Les laboratoires d’Intel consacrés à la recherche fourmillent d’ingénieurs. Normal. Mais il est difficile de ne pas être surpris quand on apprend qu’ils comptent aussi avec une équipe de dix anthropologues baptisée. A quoi peuvent donc servir des spécialistes de l’étude des cultures humaines dans une société qui fabrique des microprocesseurs?
« Nous nous intéressons aux gens, à ce qui compte pour eux et à leurs petits rituels » nous a déclaré Genevieve Bell dans une entrevue qui s’est déroulée dans les locaux du siège social à Santa Clara, au sud de la Baie de San Francisco, alors que son laboratoire se situe à Portland dans l’Oregon.
« Au lieu de nous demander quel problème technologique il faut résoudre, nous demandons ce que la technologie devrait faire pour les gens », précise-t-elle.
Un long périple asiatique
En 2002-2003, son travail de terrain l’a conduite dans 19 villes de 7 pays d’Asie. Elle a vécu dans des familles, posant des questions sur l’importance de l’âge, du sexe, la conception de l’espace ou du temps, s’efforçant de distinguer entre l’idée que les gens se font d’eux-mêmes ou de leur vie et la réalité de leurs pratiques.
L’autre moitié de son travail consiste à convaincre les ingénieurs qu’il vaut la peine. Elle se transforme alors en conteuse, en « story teller ». « Un peu comme Ésope, nous disons des fables pour dé-centrer la perception du monde de ceux qui nous écoutent. Elles doivent transmettre la dignité de la vie des autres à un auditoire qui a tendance à croire que tout le monde voudrait être américain ».

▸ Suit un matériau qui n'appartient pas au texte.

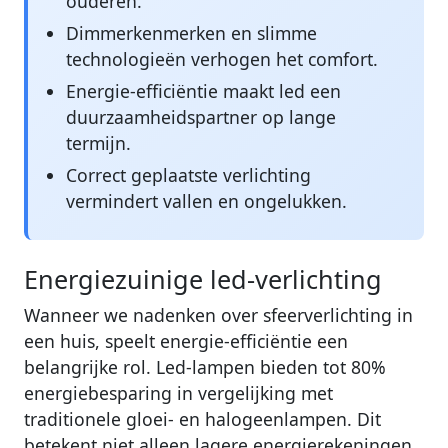
ouderen.
Dimmerkenmerken en slimme
technologieën verhogen het comfort.
Energie-efficiëntie maakt led een
duurzaamheidspartner op lange
termijn.
Correct geplaatste verlichting
vermindert vallen en ongelukken.
Energiezuinige led-verlichting
Wanneer we nadenken over sfeerverlichting in
een huis, speelt energie-efficiëntie een
belangrijke rol. Led-lampen bieden tot 80%
energiebesparing in vergelijking met
traditionele gloei- en halogeenlampen. Dit
betekent niet alleen lagere energierekeningen,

L’impact dépend beaucoup de ce qu’elle qualifie de « surprises anodines ». Le fait, par exemple que les malais musulmans interrogent leurs portables pour trouver la direction de La Mecque lorsqu’ils veulent faire leur prière loin de chez eux. « C’est simple et provoquant face aux conceptions occidentales de technologie et de modernité ».
Elle raconte aussi le problème qui surgit quand les points d’accès WiFi conçus aux États-unis pour des maisons de 250 mètres carrés se révèlent inadéquats dans des pays comme Singapour où les gens vivent dans des appartements de 50 mètres carrés. Certains sont convaincus que les imprimantes sont habitées par les esprits lorsqu’elles se mettent à cracher des documents envoyés par quelque voisin et qui passe par un routeur trop puissant.
Les portables comme objets culturels
Cela prouve, estime-t-elle que « les téléphones portables sont autant des objets culturels que technologiques. Ils ont de multiples sens ». Des sens qui changent suivant les lieux.
En occident l’identité est centrée autour de l’individu rappelle-t-elle. « Ailleurs » elle passe souvent plus par le clan, la famille, le village. Cela explique peut-être que dans certains foyers tous les membres utilisent indifféremment n’importe lequel des téléphones de la maison (en général celui qui est le plus chargé).
Dans une entrevue à la société de consulting GoToMedia elle explique ce point en disant que les connections qui comptent ne sont pas entre individus mais entre réseaux sociaux. Peu importe si c’est un parent qui répond au téléphone car « n’importe quel membre du foyer sait ce qui peut être communiqué à l’extérieur du réseau ».
Que pensez-vous de ces « surprises anodines » que Genevieve Bell aime balancer à tout bout de champ?